Two Pundits and Their Punditry

March 31, 2012

I find the notion of pundits fascinating. The US in 2012 pivots on a news hook, the Warhol fame thing, and a desire to share viewpoints to Flipbook and Pulse users.

This morning I was listening to the crackle of small arms fire in rural Kentucky. Dawn had not yet extended its crepuscular reach to my hollow but two write ups did. Neither is one of those magnum loads squirrel hunters desire here in the Commonwealth. Nope, these were birdshot, but each write up is interesting nonetheless.

Both indirectly concern search and retrieval. Both found their way into my “gems of the poobahs” folder.

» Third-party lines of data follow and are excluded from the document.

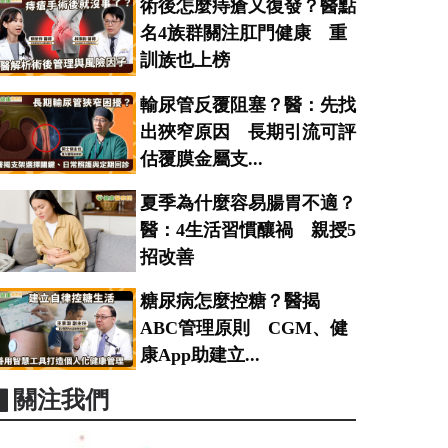
術後怎麼痔瘡又復發？醫點
名4族群關注肛門健康 重
訓族也上榜
輸尿管反覆阻塞？醫：先找
出狹窄原因 長期引流可評
估覆膜金屬支...
夏季為什麼容易腸胃不適？
醫：4生活習慣釀禍 親授5
招改善
糖尿病怎麼控糖？醫揭
ABC管理原則 CGM、健
康App助建立...
▋關注我們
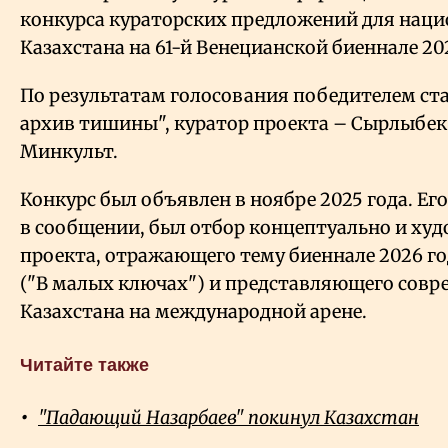
конкурса кураторских предложений для наци
Казахстана на 61-й Венецианской биеннале 202
По результатам голосования победителем ст
архив тишины", куратор проекта – Сырлыбек
Минкульт.
Конкурс был объявлен в ноябре 2025 года. Его
в сообщении, был отбор концептуально и ху
проекта, отражающего тему биеннале 2026 год
("В малых ключах") и представляющего совр
Казахстана на международной арене.
Читайте также
"Падающий Назарбаев" покинул Казахстан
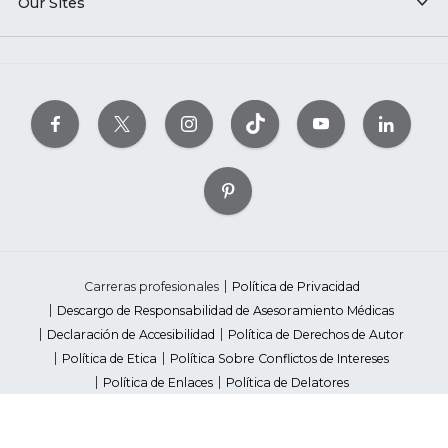
Our Sites
Carreras profesionales
Política de Privacidad
Descargo de Responsabilidad de Asesoramiento Médicas
Declaración de Accesibilidad
Política de Derechos de Autor
Política de Etica
Política Sobre Conflictos de Intereses
Política de Enlaces
Política de Delatores
Pautas de Contenido Editorial
Proveedores
Avisos de Recaudación de Fondos Estatales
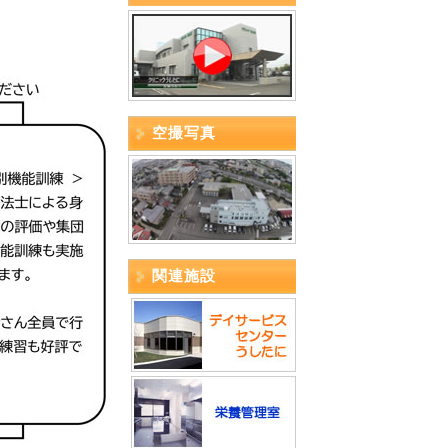
空撮写真
関連施設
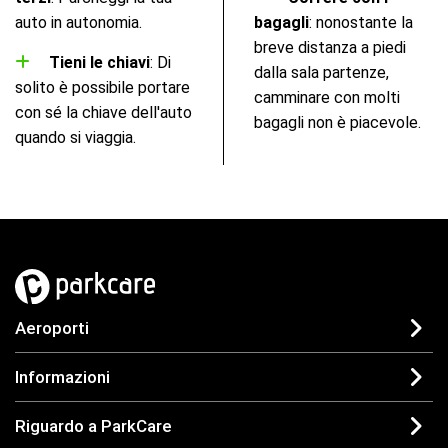
auto in autonomia.
bagagli
: nonostante la
breve distanza a piedi
Tieni le chiavi
: Di
dalla sala partenze,
solito è possibile portare
camminare con molti
con sé la chiave dell'auto
bagagli non è piacevole.
quando si viaggia.
Aeroporti
Informazioni
Riguardo a ParkCare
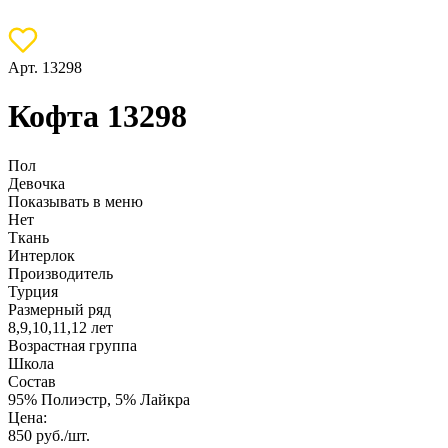
Арт. 13298
Кофта 13298
Пол
Девочка
Показывать в меню
Нет
Ткань
Интерлок
Производитель
Турция
Размерный ряд
8,9,10,11,12 лет
Возрастная группа
Школа
Состав
95% Полиэстр, 5% Лайкра
Цена:
850
руб./шт.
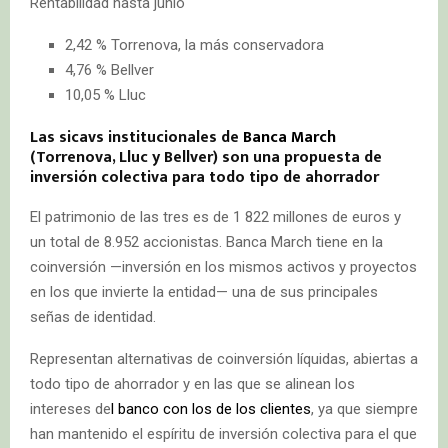
Rentabilidad hasta junio
2,42 % Torrenova, la más conservadora
4,76 % Bellver
10,05 % Lluc
Las sicavs institucionales de
Banca March
(Torrenova, Lluc y Bellver) son una propuesta de
inversión colectiva para todo tipo de ahorrador
El patrimonio de las tres es de 1 822 millones de euros y
un total de 8.952 accionistas. Banca March tiene en la
coinversión —inversión en los mismos activos y proyectos
en los que invierte la entidad— una de sus principales
señas de identidad.
Representan alternativas de coinversión líquidas, abiertas a
todo tipo de ahorrador y en las que se alinean los
intereses de
l banco con los de los clientes
, ya que siempre
han mantenido el espíritu de inversión colectiva para el que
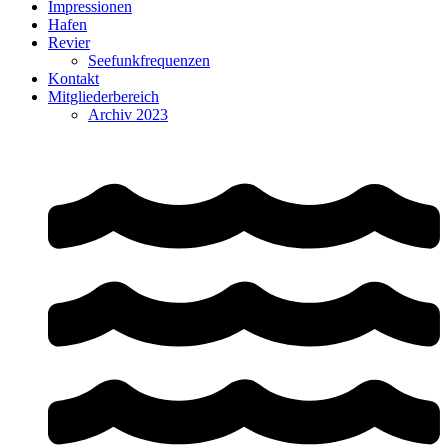
Impressionen
Hafen
Revier
Seefunkfrequenzen
Kontakt
Mitgliederbereich
Archiv 2023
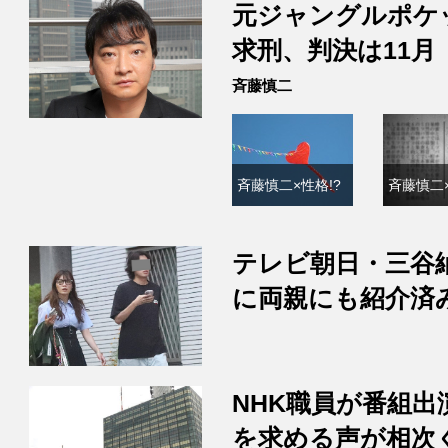
元ジャングルポケ
求刑、判決は11月
斉藤慎二
斉藤慎二×性格!?
斉藤慎二×
テレビ朝日・三谷
に両親にも紹介済
NHK職員が番組
を求める声が相次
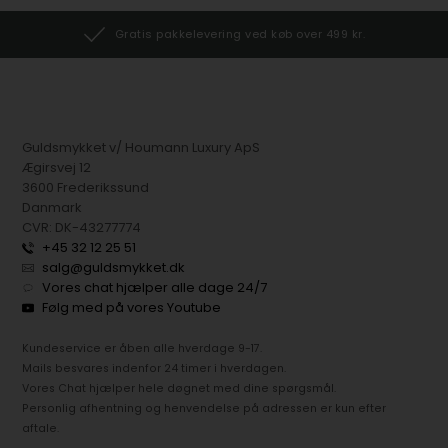
Gratis pakkelevering ved køb over 499 kr.
Guldsmykket v/ Houmann Luxury ApS
Ægirsvej 12
3600 Frederikssund
Danmark
CVR: DK-43277774
+45 32 12 25 51
salg@guldsmykket.dk
Vores chat hjælper alle dage 24/7
Følg med på vores Youtube
Kundeservice er åben alle hverdage 9-17.
Mails besvares indenfor 24 timer i hverdagen.
Vores Chat hjælper hele døgnet med dine spørgsmål.
Personlig afhentning og henvendelse på adressen er kun efter
aftale.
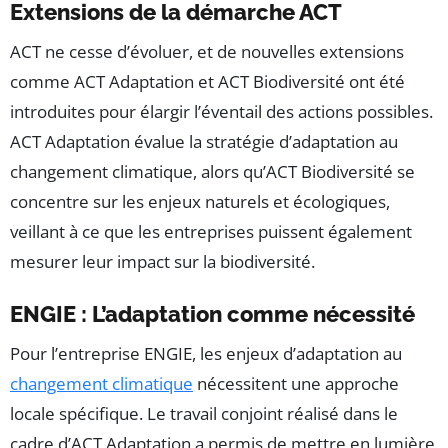
Extensions de la démarche ACT
ACT ne cesse d’évoluer, et de nouvelles extensions
comme ACT Adaptation et ACT Biodiversité ont été
introduites pour élargir l’éventail des actions possibles.
ACT Adaptation évalue la stratégie d’adaptation au
changement climatique, alors qu’ACT Biodiversité se
concentre sur les enjeux naturels et écologiques,
veillant à ce que les entreprises puissent également
mesurer leur impact sur la biodiversité.
ENGIE : L’adaptation comme nécessité
Pour l’entreprise ENGIE, les enjeux d’adaptation au
changement climatique
nécessitent une approche
locale spécifique. Le travail conjoint réalisé dans le
cadre d’ACT Adaptation a permis de mettre en lumière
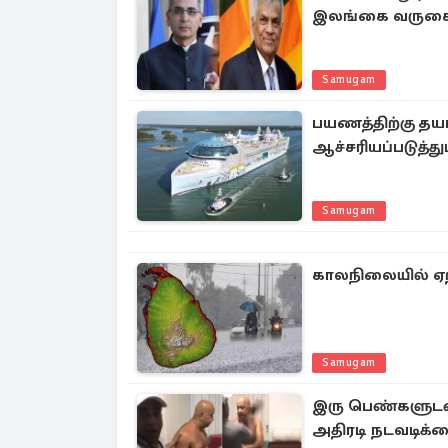
இலங்கை வருக
Samugam
பயணத்திற்கு தயார
ஆச்சரியப்படுத்து
Samugam
காலநிலையில் ஏற்
Samugam
இரு பெண்களுடன்
அதிரடி நடவடிக்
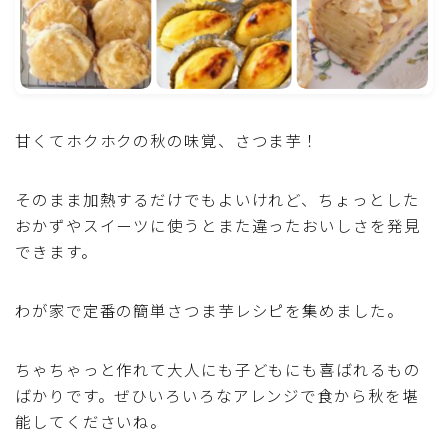
魚介料理
卵料理
甘くてホクホクの秋の味覚、さつま芋！
野菜料理(ブロッコリー・カリフラワー・パプリカ・菜
の花・その他)
そのまま加熱するだけでもよいけれど、ちょっとした
野菜料理(きゅうり・なす・トマト・ピーマン・かぼち
おかずやスイーツに使うとまた違ったおいしさを発見
ゃ・ゴーヤ)
できます。
野菜料理(キャベツ・白菜・ほうれん草・レタス・小松
菜・にら)
わが家で定番の簡単さつま芋レシピを集めました。
野菜料理(ズッキーニ・コーン・いんげん・そら豆・え
ちゃちゃっと作れて大人にも子どもにも喜ばれるもの
んどう・オクラ)
ばかりです。ぜひいろいろなアレンジで食から秋を堪
能してくださいね。
野菜料理(玉ねぎ・ねぎ・アボカド・青梗菜・セロリ・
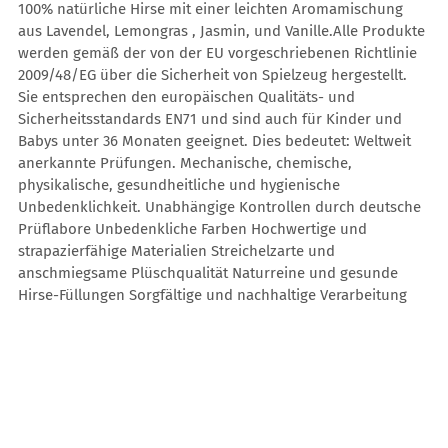
100% natürliche Hirse mit einer leichten Aromamischung
aus Lavendel, Lemongras , Jasmin, und Vanille.Alle Produkte
werden gemäß der von der EU vorgeschriebenen Richtlinie
2009/48/EG über die Sicherheit von Spielzeug hergestellt.
Sie entsprechen den europäischen Qualitäts- und
Sicherheitsstandards EN71 und sind auch für Kinder und
Babys unter 36 Monaten geeignet. Dies bedeutet: Weltweit
anerkannte Prüfungen. Mechanische, chemische,
physikalische, gesundheitliche und hygienische
Unbedenklichkeit. Unabhängige Kontrollen durch deutsche
Prüflabore Unbedenkliche Farben Hochwertige und
strapazierfähige Materialien Streichelzarte und
anschmiegsame Plüschqualität Naturreine und gesunde
Hirse-Füllungen Sorgfältige und nachhaltige Verarbeitung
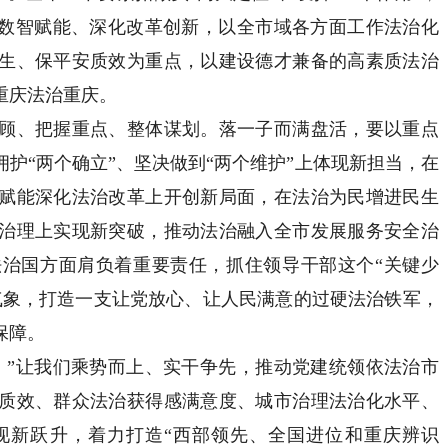
出数智赋能、深化改革创新，以全市域各方面工作法治化
生、保平安质效为重点，以建设德才兼备的高素质法治
重庆法治重庆。
、把握重点、整体谋划。落一子而满盘活，要以重点
护“两个确立”、坚决做到“两个维护”上体现新担当，在
赋能深化法治改革上开创新局面，在法治为民增进民生
治理上实现新突破，推动法治融入全市发展服务安全治
治国方面肩负着重要责任，抓住领导干部这个“关键少
气象，打造一支让党放心、让人民满意的过硬法治铁军，
保障。
”让我们乘势而上、实干争先，推动党建统领依法治市
质效、群众法治获得感满意度、城市治理法治化水平、
现新跃升，着力打造“西部领先、全国进位和重庆辨识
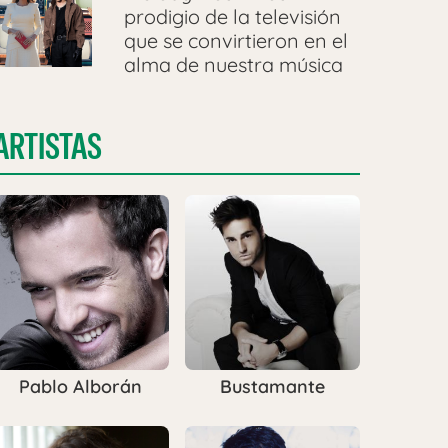
prodigio de la televisión
que se convirtieron en el
alma de nuestra música
ARTISTAS
Pablo Alborán
Bustamante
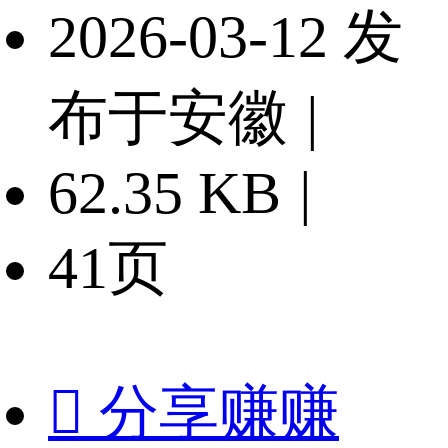
2026-03-12 发
布于安徽
|
62.35 KB
|
41页

分享赚赚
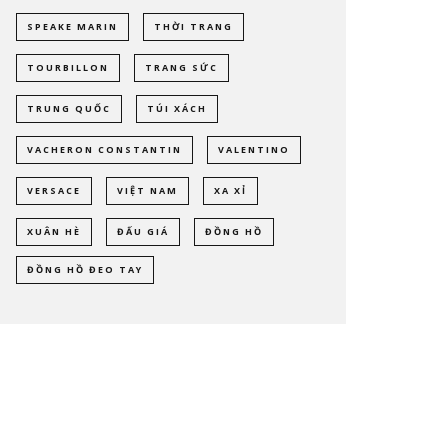
SPEAKE MARIN
THỜI TRANG
TOURBILLON
TRANG SỨC
TRUNG QUỐC
TÚI XÁCH
VACHERON CONSTANTIN
VALENTINO
VERSACE
VIỆT NAM
XA XỈ
XUÂN HÈ
ĐẤU GIÁ
ĐỒNG HỒ
ĐỒNG HỒ ĐEO TAY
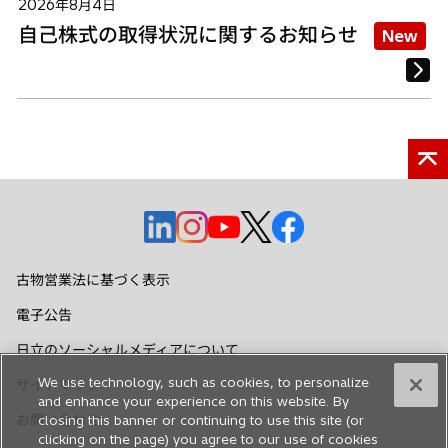
2026年8月4日
自己株式の取得状況に関するお知らせ
New
新
新
新
新
新
し
し
し
し
し
い
い
い
い
い
古物営業法に基づく表示
タ
タ
タ
タ
タ
電子公告
ブ
ブ
ブ
ブ
ブ
で
で
で
で
で
日立のソーシャルメディアについて
開
開
開
開
開
We use technology, such as cookies, to personalize
サイトマップ
く
く
く
く
く
and enhance your experience on this website. By
お問い合わせ
closing this banner or continuing to use this site (or
clicking on the page) you agree to our use of cookies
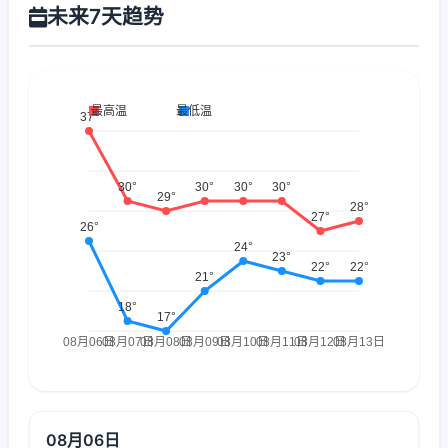
未来7天趋势
08月06日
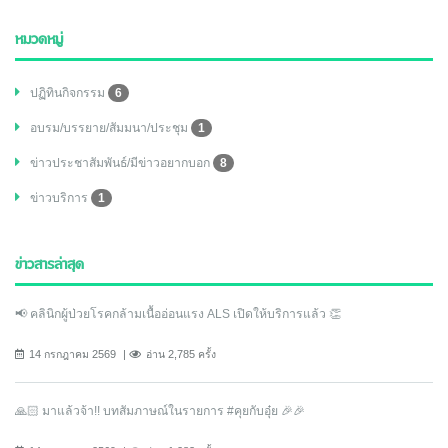
หมวดหมู่
ปฏิทินกิจกรรม
6
อบรม/บรรยาย/สัมมนา/ประชุม
1
ข่าวประชาสัมพันธ์/มีข่าวอยากบอก
8
ข่าวบริการ
1
ข่าวสารล่าสุด
📢 คลินิกผู้ป่วยโรคกล้ามเนื้ออ่อนแรง ALS เปิดให้บริการแล้ว 👏
14 กรกฎาคม 2569
อ่าน 2,785 ครั้ง
🙏🏻 มาแล้วจ้า!! บทสัมภาษณ์ในรายการ #คุยกับอุ๋ย 🎉🎉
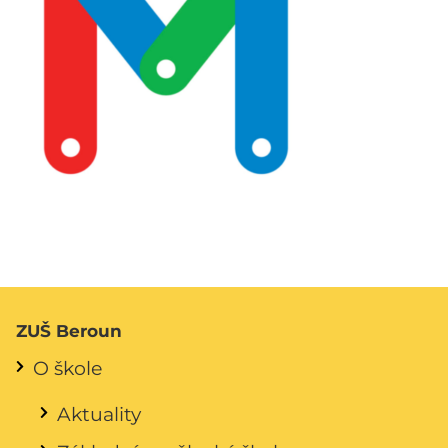
ZUŠ Beroun
O škole
Aktuality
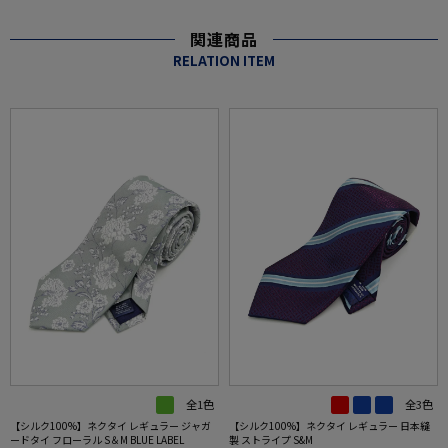
関連商品
RELATION ITEM
全1色
全3色
【シルク100%】ネクタイ レギュラー ジャガ
【シルク100%】ネクタイ レギュラー 日本縫
ードタイ フローラル S＆M BLUE LABEL
製 ストライプ S&M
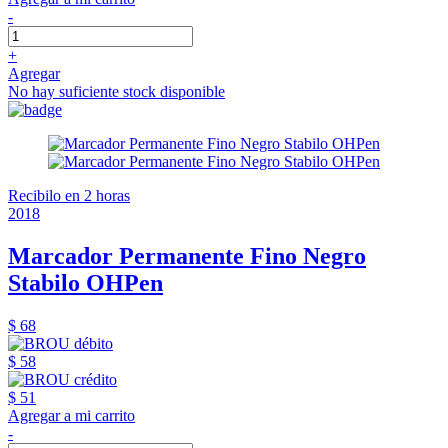
-
+
Agregar
No hay suficiente stock disponible
Recibilo en 2 horas
2018
Marcador Permanente Fino Negro
Stabilo OHPen
$ 68
$ 58
$ 51
Agregar a mi carrito
-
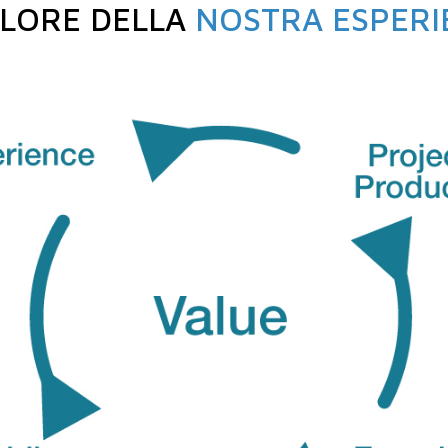
ALORE DELLA
NOSTRA ESPERI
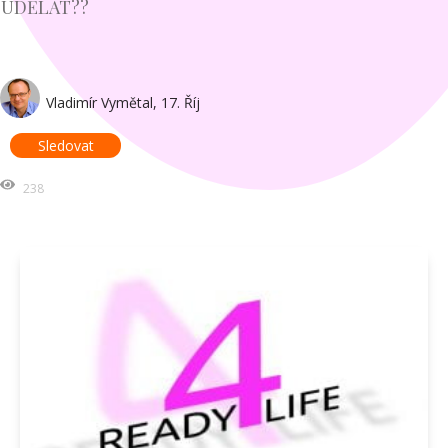
UDĚLAT??
Vladimír Vymětal
,
17. Říj
Sledovat
238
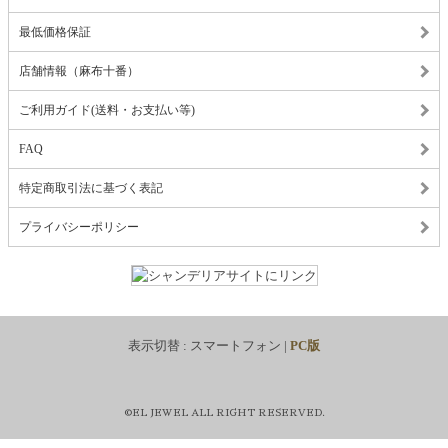
最低価格保証
店舗情報（麻布十番）
ご利用ガイド(送料・お支払い等)
FAQ
特定商取引法に基づく表記
プライバシーポリシー
表示切替 :
スマートフォン
|
PC版
©EL JEWEL ALL RIGHT RESERVED.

First, I noted the digital Atlantic’s write up “The Advertising Industry’s Definition of ‘Do Not Track’ Doesn’t Make Sense.” What caught my attention was the juxtaposition of the word “advertising” with the phrase “doesn’t make sense.” Advertising making sense? The Atlantic “real” journalist has not watched television with a 67 year old. More than half of the TV commercials which I find embedded in basketball games every four minutes don’t make sense. Advertising is about creating a demand for must-have products. Advertising is part of the popular culture and an engine of growth for companies unable to generate sales without the craft and skill of psychological tactics. Check out an advertisement for Kentucky bourbon. Does this headline make sense?

“Honk if you’re proud to be a redneck?

As a resident of Kentucky, I am not sure I know what a redneck is, but I bet those folks in Boston do. But what’s “making sense” part. What advertising does is tickle the brain to make some folks want to drink. And we all know how important it is to imbibe whiskey, engage in “real” journalism, ferry children to soccer practice. Yep, makes “sense” to me.

But here’s the passage which caught my attention:

Stanford’s Aleecia McDonald found that 61 percent of people expect that clicking a Do Not Track button should shut off *all* data collection. Only 7 percent of people expected that websites could collect the same data before and after clicking a ‘Do Not Track’ button. That is to say, 93 percent of people do not understand the industry’s definition of DNT. Which totally makes sense! Who would ever think saying, “Do not track me,” actually means, “It’s fine to collect data on me, but don’t show me any signs that you’re doing so.” Simply because the industry itself has defined ‘Do Not Track’ in an idiosyncratic way doesn’t mean their self-serving decision should be the basis for all policy and practice in this field.

Almost any redneck would understand this passage, the implications of persistent cookies, and the distinction between various types of tracking, including my favorite, iFrames-based method.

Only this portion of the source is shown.